Abernathy walks with the help of a cane now due to the effects of diabetes, but she was the high-stepping drum major when the Golden Eagles gave their biggest performance to date, the 1971 Super Bowl halftime show. She recalls the excitement of being in the runway just before the start. "When he said, Vicki, take them out, I thought, Oh my God, how do I blow this whistle?"

The Jackson High School product says Mason scouted majorettes like football coaches evaluate athletes. "You had to be 5-7 1/2 before he would look at you," she said. He also required them to put 2-inch heels on their boots. Abernathy was 5-9, but she also was one of 200 girls who tried out for majorette in the fall of 1966.

She was so excited when she was chosen that she fell down the stairs racing to tell her mother, Belle.

Mason took over at Southeast in 1956 after serving as director of music for the Jackson schools. His first band had 37 members. By the time he retired in 1977, he had built the 170-member-strong band into one of the country's premier marching units.

He was known for creating the "marching marquee," a moving formation that spelled out words. He got the idea from seeing lighted letters move across an advertising display in a Cape Girardeau jewelry store.

Besides the Super Bowl, his bands also played the Pro Bowl, Gov. Warren Hearnes' inauguration and numerous St.

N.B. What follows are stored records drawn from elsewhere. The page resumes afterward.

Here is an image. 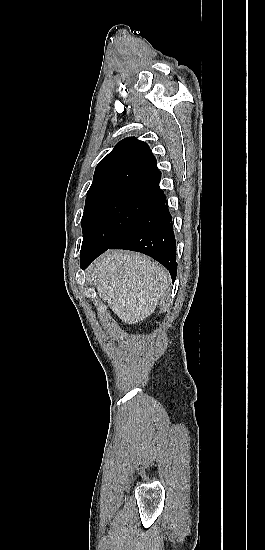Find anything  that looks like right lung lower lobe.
<instances>
[{"mask_svg": "<svg viewBox=\"0 0 265 550\" xmlns=\"http://www.w3.org/2000/svg\"><path fill=\"white\" fill-rule=\"evenodd\" d=\"M165 202L164 192L160 190L157 198L137 222L107 249H127L144 253L165 266L174 282L177 274L176 241L171 215ZM107 249L81 256L80 267L87 268Z\"/></svg>", "mask_w": 265, "mask_h": 550, "instance_id": "98d812e1", "label": "right lung lower lobe"}]
</instances>
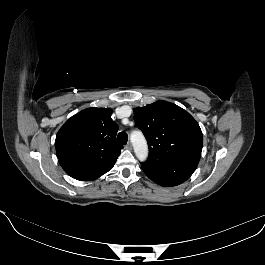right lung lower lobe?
Masks as SVG:
<instances>
[{
	"instance_id": "right-lung-lower-lobe-1",
	"label": "right lung lower lobe",
	"mask_w": 265,
	"mask_h": 265,
	"mask_svg": "<svg viewBox=\"0 0 265 265\" xmlns=\"http://www.w3.org/2000/svg\"><path fill=\"white\" fill-rule=\"evenodd\" d=\"M98 178V176H79V177H75V179L80 180V181H88V180H93Z\"/></svg>"
}]
</instances>
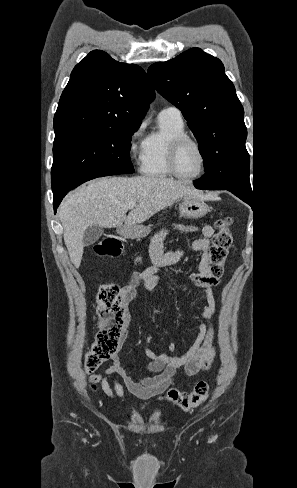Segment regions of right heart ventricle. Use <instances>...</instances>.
I'll return each mask as SVG.
<instances>
[{"mask_svg": "<svg viewBox=\"0 0 297 488\" xmlns=\"http://www.w3.org/2000/svg\"><path fill=\"white\" fill-rule=\"evenodd\" d=\"M185 134L182 118L160 115L157 128L145 138L140 159L141 172L155 178L171 177L172 173L167 166L168 148L174 138Z\"/></svg>", "mask_w": 297, "mask_h": 488, "instance_id": "e07e8e85", "label": "right heart ventricle"}]
</instances>
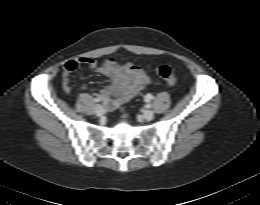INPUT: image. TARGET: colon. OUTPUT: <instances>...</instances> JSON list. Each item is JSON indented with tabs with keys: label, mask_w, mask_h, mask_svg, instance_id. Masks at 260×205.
Instances as JSON below:
<instances>
[{
	"label": "colon",
	"mask_w": 260,
	"mask_h": 205,
	"mask_svg": "<svg viewBox=\"0 0 260 205\" xmlns=\"http://www.w3.org/2000/svg\"><path fill=\"white\" fill-rule=\"evenodd\" d=\"M159 77L169 85H175L177 82L174 70L168 65H160L157 68Z\"/></svg>",
	"instance_id": "5ec220e1"
}]
</instances>
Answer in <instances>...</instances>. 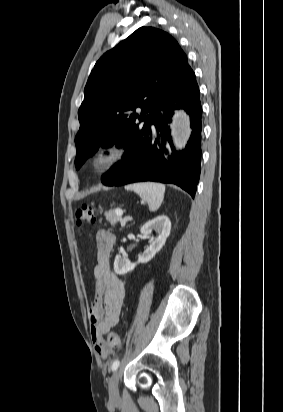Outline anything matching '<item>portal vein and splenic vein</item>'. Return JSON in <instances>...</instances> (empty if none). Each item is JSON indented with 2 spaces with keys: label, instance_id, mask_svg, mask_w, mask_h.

Louis Cardinals and Kansas City Chiefs halftimes.

His bands gave many small-town students an opportunity to travel to places they'd never been and taught the members how to excel, Abernathy said, ticking off the names of Golden Eagles she knows who went on to successful careers.

"He had such an impact on every one of his students," she said.

"Life is kind of like a marching band: You do the twists and turns and hope everything turns out OK."